L'organe tendineux de Golgi

L’organe tendineux de Golgi est un corpuscule nerveux qui se situe à la jonction du corps musculaire et du tendon du muscle. Il est constitué de fibres de collagène associées à quelques fibres musculaires, le tout étant entouré de fibres nerveuses sensitives qui s’enroulent autour. 

Lorsque le muscle se contracte, il se produit un rapprochement des fibres de collagène qui comprime les terminaisons nerveuses qui les entourent. 

Cette compression provoque le message de l’organe de Golgi vers la moelle épinière et le cerveau.

Le cerveau

La douleur c’est dans la tête ! Qu’il est difficile d’admettre cette réalité ! 

Lorsque nous nous tapons avec un marteau sur un doigt, un message est envoyé par les terminaisons sensitives du doigt vers la moelle épinière. Cette dernière provoque d’abord un réflexe de retrait afin de mettre le doigt en sécurité. Puis elle analyse le message et si elle le trouve important, elle le transmet vers le cervelet et le cerveau. 

Dans notre cerveau, se produit alors un énorme brainstorming auquel participent plusieurs zones de notre cerveau, dont le noyau accumbens. 

Si le cerveau considère le message important, il décide de provoquer la douleur. Toutes ces transmissions sont de type électrique par des fibres nerveuses rapides. Voila pourquoi nous ressentons la douleur au moment même où le marteau atteint notre doigt. 

Néanmoins, il existe un tout petit décalage imperceptible entre les deux évènements. La douleur n’est pas une maladie ni un problème.

C’est même le contraire : elle est une protection. Dans le cas du marteau sur notre doigt, elle nous oblige à protéger notre doigt, voire à le soigner.

Il en est de même pour le mal de dos.
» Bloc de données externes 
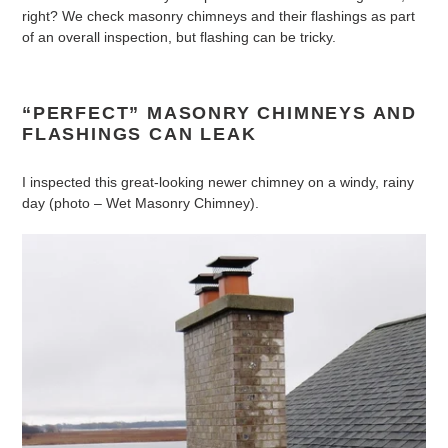
right? We check masonry chimneys and their flashings as part
of an overall inspection, but flashing can be tricky.
“PERFECT” MASONRY CHIMNEYS AND
FLASHINGS CAN LEAK
I inspected this great-looking newer chimney on a windy, rainy
day (photo – Wet Masonry Chimney).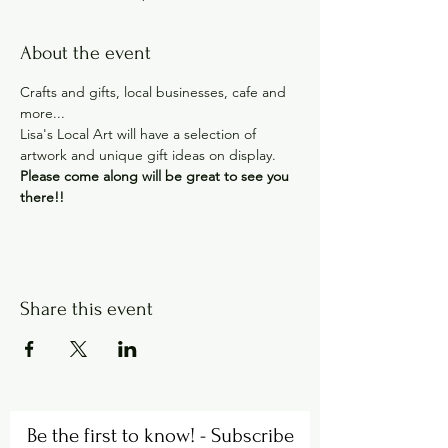
About the event
Crafts and gifts, local businesses, cafe and 
more...
Lisa's Local Art will have a selection of 
artwork and unique gift ideas on display.
Please come along will be great to see you 
there!!
Share this event
Be the first to know! - Subscribe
Il y a trop de pression mécanique dans nos muscles et la douleur nous permet de moins solliciter la zone contracturée. Se ruer à ce moment-là sur les médicaments anti-inflammatoires et antalgiques, c’est comme si, en cas d’incendie, nous coupions l’alarme au lieu d’appeler les pompiers. C’est très bête ! 

C’est pourtant ce qui se produit tous les jours dans beaucoup de cabinets médicaux de la planète et c’est bien le problème de l’interventionnisme.